_WHAT YOU NEED TO DO:_ Take nothing but the lines from the one with "6 de junio de 2026" through the one with "de le faire, je" in the entries below, both ends kept, and return them exactly with pictures left out.

**** INFORMATION SHOWN

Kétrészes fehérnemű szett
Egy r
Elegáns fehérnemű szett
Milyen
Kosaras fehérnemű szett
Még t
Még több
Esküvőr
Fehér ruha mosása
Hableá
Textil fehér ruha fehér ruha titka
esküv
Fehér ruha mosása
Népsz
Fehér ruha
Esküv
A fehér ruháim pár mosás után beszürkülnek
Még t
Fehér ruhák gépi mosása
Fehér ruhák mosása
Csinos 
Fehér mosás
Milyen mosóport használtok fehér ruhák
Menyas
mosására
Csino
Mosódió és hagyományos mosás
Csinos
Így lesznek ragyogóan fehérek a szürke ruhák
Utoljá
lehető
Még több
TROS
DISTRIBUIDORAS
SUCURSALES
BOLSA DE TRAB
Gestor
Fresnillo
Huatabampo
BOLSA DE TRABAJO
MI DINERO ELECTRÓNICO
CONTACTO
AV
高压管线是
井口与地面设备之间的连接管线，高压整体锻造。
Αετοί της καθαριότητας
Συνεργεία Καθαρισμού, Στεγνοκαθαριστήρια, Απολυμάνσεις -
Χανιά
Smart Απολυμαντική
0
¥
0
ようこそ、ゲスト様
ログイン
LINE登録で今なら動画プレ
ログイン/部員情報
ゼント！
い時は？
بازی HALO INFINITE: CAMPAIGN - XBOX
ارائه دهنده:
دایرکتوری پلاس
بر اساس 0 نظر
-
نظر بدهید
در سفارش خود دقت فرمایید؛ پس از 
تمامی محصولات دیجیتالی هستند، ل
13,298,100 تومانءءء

********
**** INFORMATION SHOWN

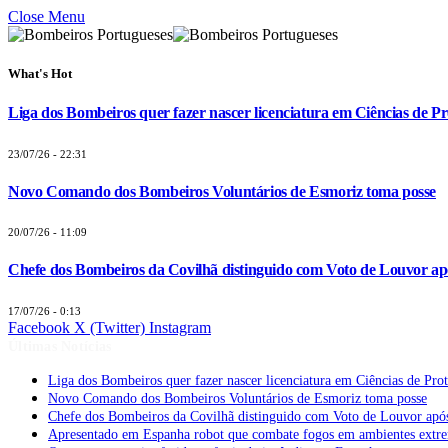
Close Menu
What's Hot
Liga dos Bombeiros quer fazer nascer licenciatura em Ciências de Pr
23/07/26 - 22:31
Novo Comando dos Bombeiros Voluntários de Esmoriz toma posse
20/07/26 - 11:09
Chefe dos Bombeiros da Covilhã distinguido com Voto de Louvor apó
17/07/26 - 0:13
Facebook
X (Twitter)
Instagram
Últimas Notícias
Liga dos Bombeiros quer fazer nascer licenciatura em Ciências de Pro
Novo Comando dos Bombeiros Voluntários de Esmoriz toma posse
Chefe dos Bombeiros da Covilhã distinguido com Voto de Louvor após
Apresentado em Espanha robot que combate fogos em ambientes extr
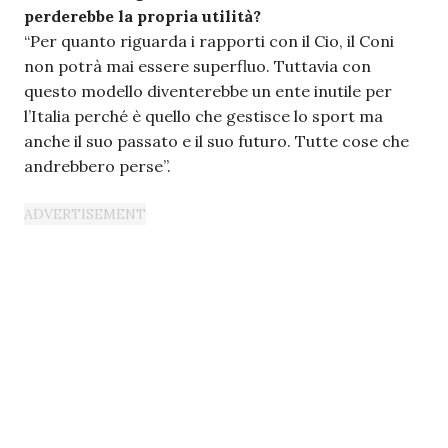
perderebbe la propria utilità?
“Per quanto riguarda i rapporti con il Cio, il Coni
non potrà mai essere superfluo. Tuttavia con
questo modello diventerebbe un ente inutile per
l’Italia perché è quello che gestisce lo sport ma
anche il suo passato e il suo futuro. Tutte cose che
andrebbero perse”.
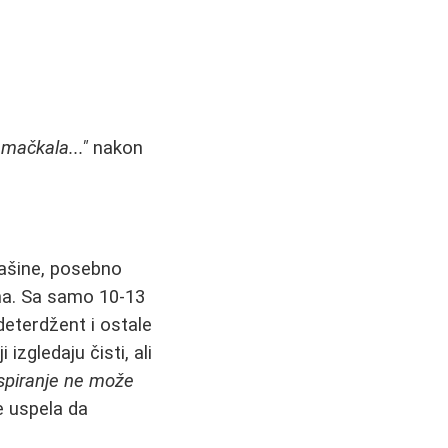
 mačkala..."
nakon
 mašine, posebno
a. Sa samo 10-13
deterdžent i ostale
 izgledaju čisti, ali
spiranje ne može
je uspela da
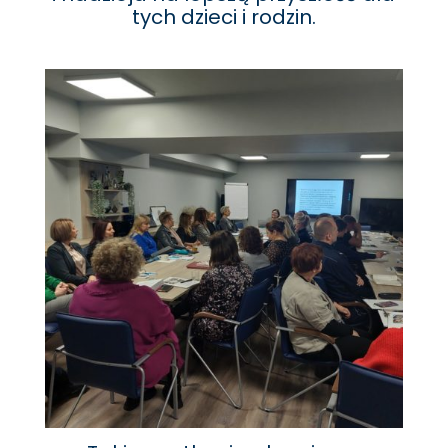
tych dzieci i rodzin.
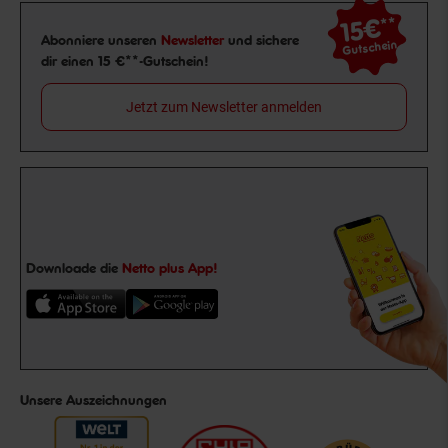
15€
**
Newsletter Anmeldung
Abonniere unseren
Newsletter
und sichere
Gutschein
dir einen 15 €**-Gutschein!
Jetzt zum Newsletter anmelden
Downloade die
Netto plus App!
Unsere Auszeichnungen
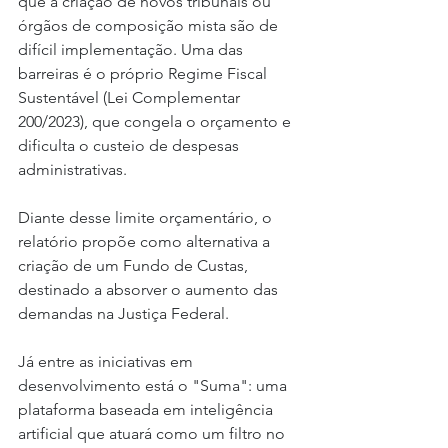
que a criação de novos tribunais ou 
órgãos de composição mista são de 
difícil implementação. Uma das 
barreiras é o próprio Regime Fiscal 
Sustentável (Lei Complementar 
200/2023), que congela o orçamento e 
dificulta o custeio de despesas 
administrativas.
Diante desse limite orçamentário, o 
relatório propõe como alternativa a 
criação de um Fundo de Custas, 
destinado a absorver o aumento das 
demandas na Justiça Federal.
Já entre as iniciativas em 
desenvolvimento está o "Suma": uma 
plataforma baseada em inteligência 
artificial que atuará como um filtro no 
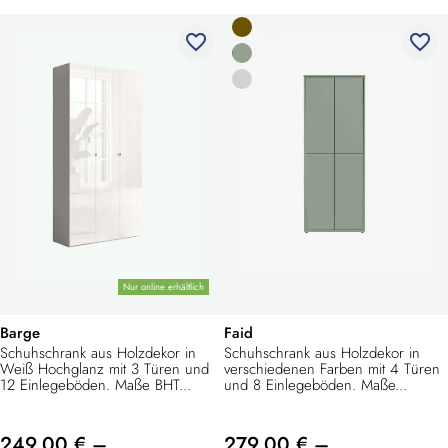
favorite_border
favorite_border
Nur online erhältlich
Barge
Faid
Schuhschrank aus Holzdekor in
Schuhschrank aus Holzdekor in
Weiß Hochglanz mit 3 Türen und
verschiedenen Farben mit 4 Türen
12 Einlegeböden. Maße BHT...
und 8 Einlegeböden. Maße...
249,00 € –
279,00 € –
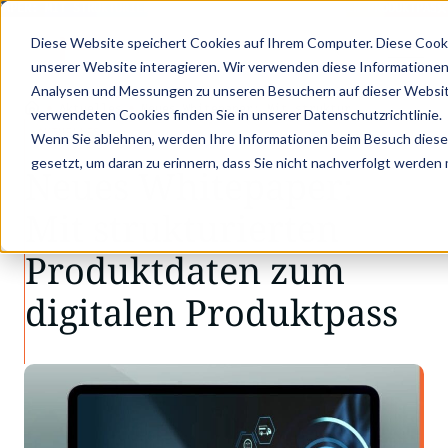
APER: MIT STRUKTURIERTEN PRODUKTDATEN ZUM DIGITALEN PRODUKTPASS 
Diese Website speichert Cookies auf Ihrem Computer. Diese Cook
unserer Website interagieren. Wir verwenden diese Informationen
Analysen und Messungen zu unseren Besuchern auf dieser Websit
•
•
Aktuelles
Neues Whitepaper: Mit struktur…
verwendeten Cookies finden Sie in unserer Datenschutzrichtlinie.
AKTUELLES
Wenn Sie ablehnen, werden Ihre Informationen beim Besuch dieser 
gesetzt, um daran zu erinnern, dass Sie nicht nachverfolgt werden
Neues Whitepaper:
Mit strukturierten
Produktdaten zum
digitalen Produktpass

********
**** INFORMATION SHOWN

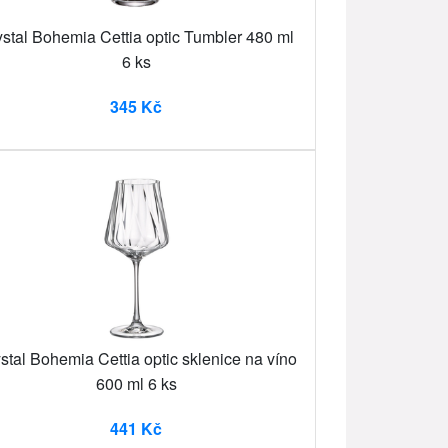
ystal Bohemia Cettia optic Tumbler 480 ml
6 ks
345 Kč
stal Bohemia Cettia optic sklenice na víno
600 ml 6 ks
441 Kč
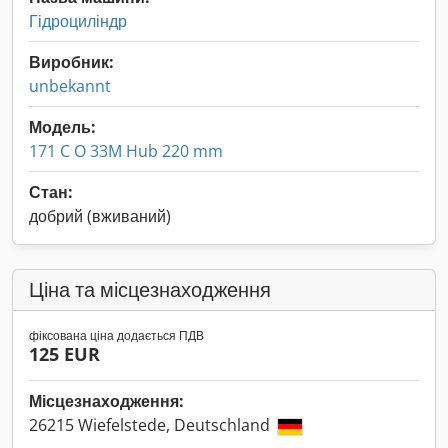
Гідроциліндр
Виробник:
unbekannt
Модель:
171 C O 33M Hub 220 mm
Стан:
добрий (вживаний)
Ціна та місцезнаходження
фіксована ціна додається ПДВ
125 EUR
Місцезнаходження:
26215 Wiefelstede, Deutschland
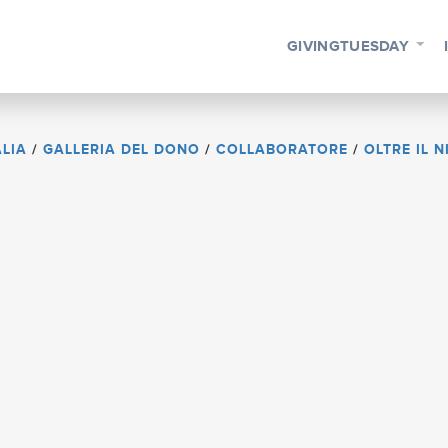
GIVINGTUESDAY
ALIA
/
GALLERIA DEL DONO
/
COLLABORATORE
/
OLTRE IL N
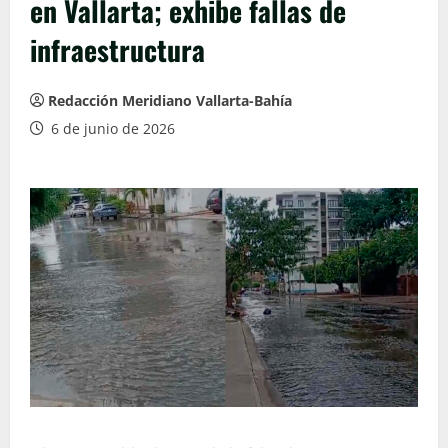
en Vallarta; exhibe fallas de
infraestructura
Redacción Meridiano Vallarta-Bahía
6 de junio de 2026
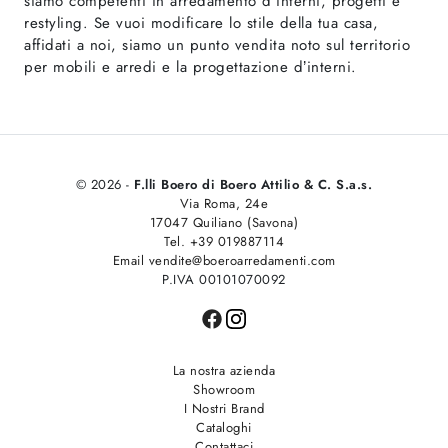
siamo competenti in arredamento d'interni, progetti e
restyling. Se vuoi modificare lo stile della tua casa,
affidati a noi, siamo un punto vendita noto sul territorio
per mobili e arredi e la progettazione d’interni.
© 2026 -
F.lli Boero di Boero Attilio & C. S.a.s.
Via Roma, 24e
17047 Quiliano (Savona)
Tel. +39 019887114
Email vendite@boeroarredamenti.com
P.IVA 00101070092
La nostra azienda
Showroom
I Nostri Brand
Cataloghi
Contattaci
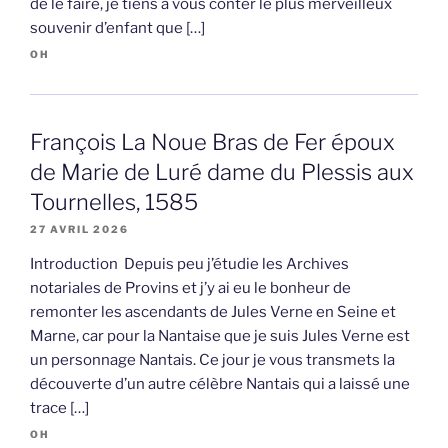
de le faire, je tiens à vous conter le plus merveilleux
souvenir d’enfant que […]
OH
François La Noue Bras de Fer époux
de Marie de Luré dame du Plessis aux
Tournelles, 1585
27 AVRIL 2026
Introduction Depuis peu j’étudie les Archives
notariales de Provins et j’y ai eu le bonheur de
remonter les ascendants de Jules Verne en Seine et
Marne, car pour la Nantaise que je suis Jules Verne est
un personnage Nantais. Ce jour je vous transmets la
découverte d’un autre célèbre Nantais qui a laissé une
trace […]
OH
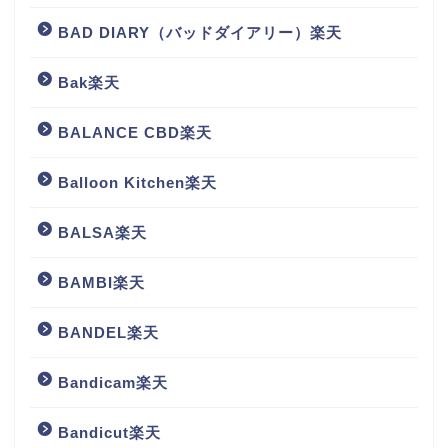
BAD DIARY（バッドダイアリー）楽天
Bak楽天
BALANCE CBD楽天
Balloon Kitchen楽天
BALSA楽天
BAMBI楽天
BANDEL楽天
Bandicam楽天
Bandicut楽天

********

_RESPONSE AREA:_
6 de junio de 2026
siamo competenti in arredamento d'interni, progetti e
restyling. Se vuoi modificare lo stile della tua casa,
affidati a noi, siamo un punto vendita noto sul territorio
per mobili e arredi e la progettazione d’interni.
© 2026 -
F.lli Boero di Boero Attilio & C. S.a.s.
Via Roma, 24e
17047 Quiliano (Savona)
Tel. +39 019887114
Email vendite@boeroarredamenti.com
P.IVA 00101070092
La nostra azienda
Showroom
I Nostri Brand
Cataloghi
Contattaci
de le faire, je tiens à vous conter le plus merveilleux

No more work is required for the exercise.